White House Debt Meeting Yields No Movement, McCarthy Says
The Debt

White House Debt Meeting Yields No Movement, McCarthy Says

REUTERS/Kevin Lamarque

There was no surprise breakthrough.

Republican leaders emerged from a White House meeting with President Joe Biden to discuss the need to raise the debt limit signaling that little had changed after their roughly hour-long session — but that staff members would continue to talk and that leaders will hold another meeting on Friday.

"Everybody in this meeting reiterated the positions" they had going in, House Speaker Kevin McCarthy said afterward. "I didn't see any new movement."

McCarthy slammed Biden repeatedly in talking to reporters after the meeting, arguing that the president has wasted 97 days since February 1, when they last met on the debt. Asked whether he saw any progress coming out of the meeting, McCarthy said just the fact that they met was a positive change.

Senate Minority Leader Mitch McConnell insisted that any solution to the standoff should be negotiated by the president and the speaker. “There is no sentiment in the Senate — certainly not 60 votes, for a clean debt ceiling — so there must be an agreement, and the sooner the president and the speaker can reach an agreement, the sooner we can solve the problem,” he said.

McConnell insisted though that default is not an option. “The United States is not going to default. It never has and it never will,” he said.

McCarthy would not go quite as far. “I’ve done everything in my power to make sure we will not default,” he said, noting that the House had passed a bill to raise the debt limit.

The White House had said prior to the meeting that Biden would insist that a “clean” increase in the debt limit is the only path to resolving the stalemate.
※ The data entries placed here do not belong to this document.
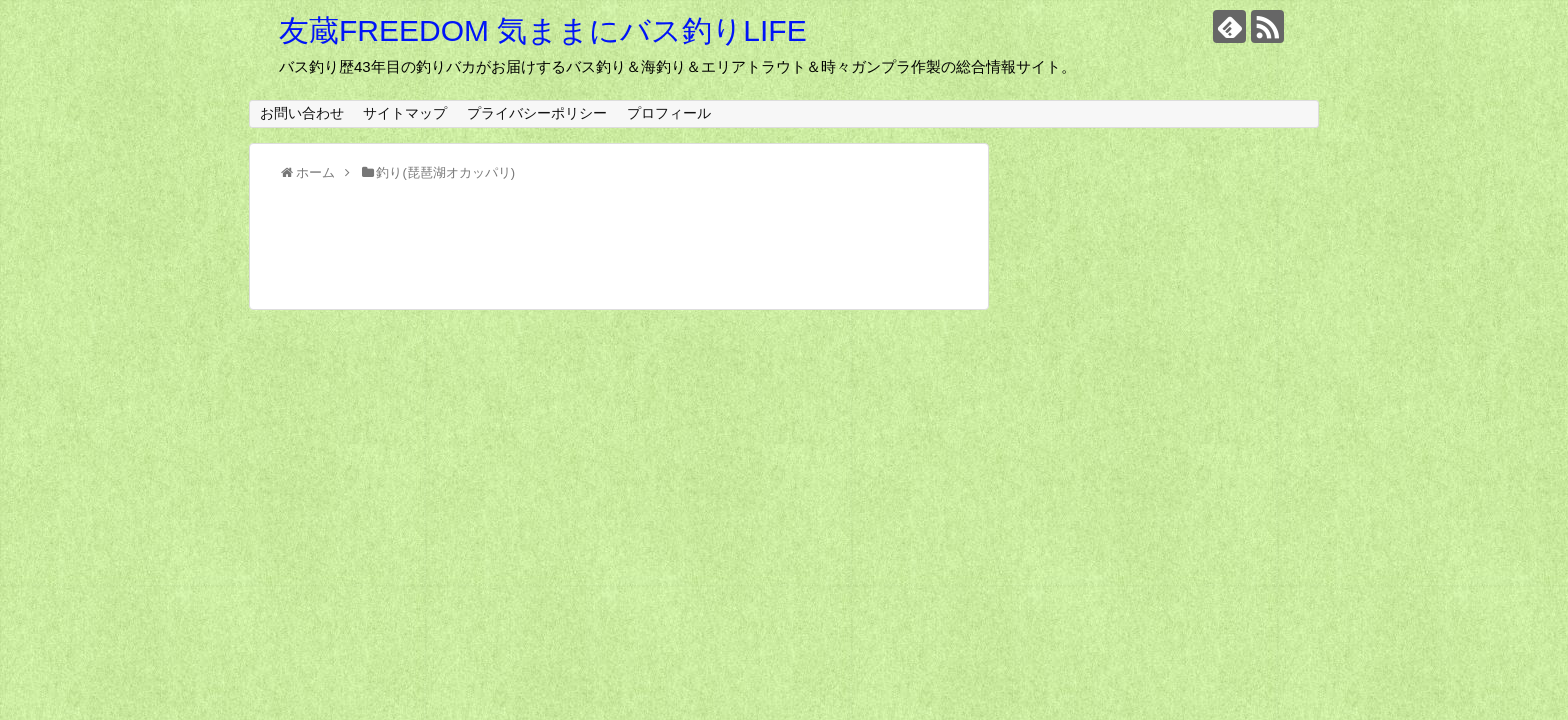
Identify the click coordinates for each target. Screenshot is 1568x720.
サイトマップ (405, 113)
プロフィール (669, 113)
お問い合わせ (302, 113)
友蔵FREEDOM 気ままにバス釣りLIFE (543, 30)
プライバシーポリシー (537, 113)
“I mean, people have asked, ‘Will the President give Speaker McCarthy an off-ramp, an exit strategy?’ The exit strategy is very, very clear—do your job, Congress must act to prevent a default,” White House Press Secretary Karine Jean-Pierre said. And National Economic Council Deputy Director Bharat Ramamurti told CNN on Monday that “there is no plan B.”
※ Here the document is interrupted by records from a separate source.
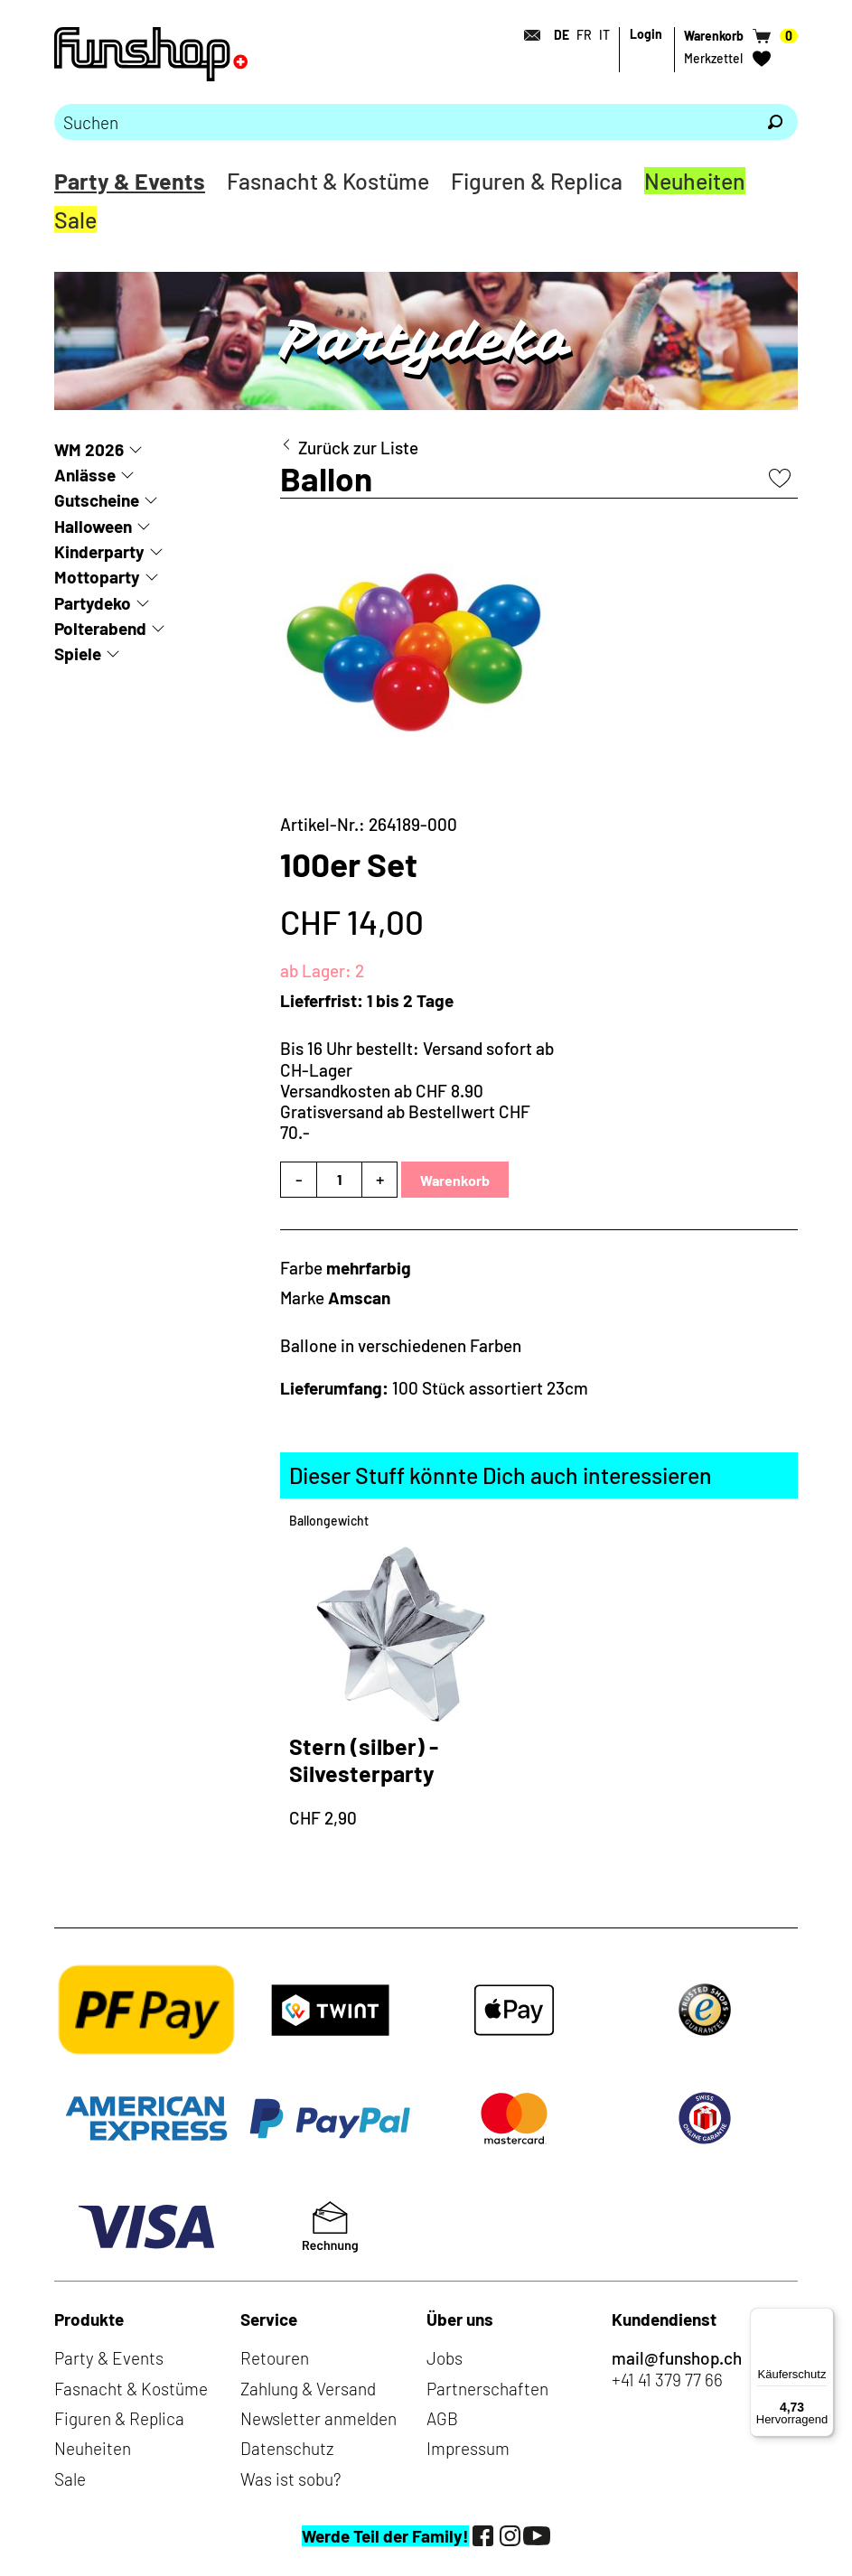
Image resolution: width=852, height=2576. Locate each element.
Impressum (468, 2448)
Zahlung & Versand (308, 2388)
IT (604, 34)
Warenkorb (455, 1180)
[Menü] (823, 2318)
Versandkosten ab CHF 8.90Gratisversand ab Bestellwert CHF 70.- (405, 1111)
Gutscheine (96, 500)
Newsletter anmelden (318, 2418)
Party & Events (129, 180)
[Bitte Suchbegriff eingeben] (403, 122)
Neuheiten (694, 180)
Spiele (77, 653)
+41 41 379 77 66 (667, 2379)
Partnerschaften (487, 2388)
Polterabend (100, 628)
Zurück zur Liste (358, 447)
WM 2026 (89, 449)
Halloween (93, 526)
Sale (75, 219)
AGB (442, 2418)
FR (584, 34)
The White House has also escalated its rhetoric in recent days, warning, for example, that the spending cuts in the House Republican plan would “supercharge the fentanyl crisis” by slashing law enforcement agents. Biden is also expected to hammer the GOP negotiating position at a Wednesday event in New York’s Hudson Valley, in a congressional district he won in 2020 that is now represented by Republican Rep. Mike Lawler, who won his seat in a close race. The White House has said the president “will discuss why Congress must avoid default immediately and without conditions, and how the House Republican Default on America Act will cut veterans’ health care visits, teachers and school support staffs, and Meals on Wheels for seniors.”
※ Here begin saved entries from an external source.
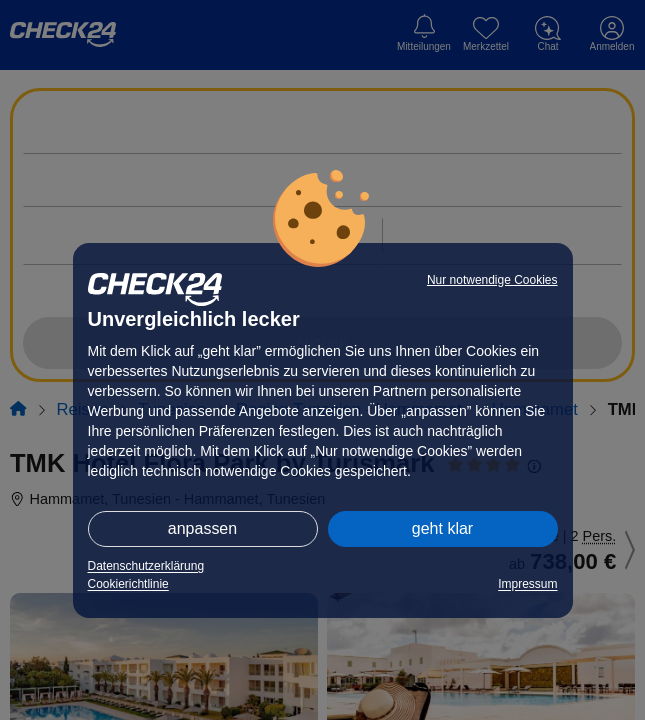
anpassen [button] (202, 528)
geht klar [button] (442, 528)
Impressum (527, 584)
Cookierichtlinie (128, 584)
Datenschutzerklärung (146, 566)
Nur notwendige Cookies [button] (492, 280)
The two sides apparently agree on two things: Neither wants a short-term extension of the debt limit (though they have not necessarily ruled it out completely) and both argue that can this whole mess be settled quickly if only the other side capitulates.

“This can be easily resolved,” Jean-Pierre told reporters. “This is a man-made crisis that the speaker is leading.”

McCarthy similarly dismissed the idea of an agreement to reset the deadline to the end of the fiscal year on September 30. “Why continue to kick the can down the road?” McCarthy told reporters at the Capitol. “Let’s solve it now.”

The speaker said earlier in the day that a deal would be needed by next week if lawmakers are to raise the ceiling in time to meet a possible June 1 deadline.

Punchbowl News reports that “What McCarthy is truly aiming for is a deal that puts spending caps in place and cuts spending year over year. He also wants permitting reform, which the White House has been open to in the past. It will be up to McCarthy to sell a deal like this to House Republicans — if it happens.”

The bottom line: McCarthy and Biden are flirting with disaster, but they may have to get to the brink of a catastrophic failure before they can find some path forward.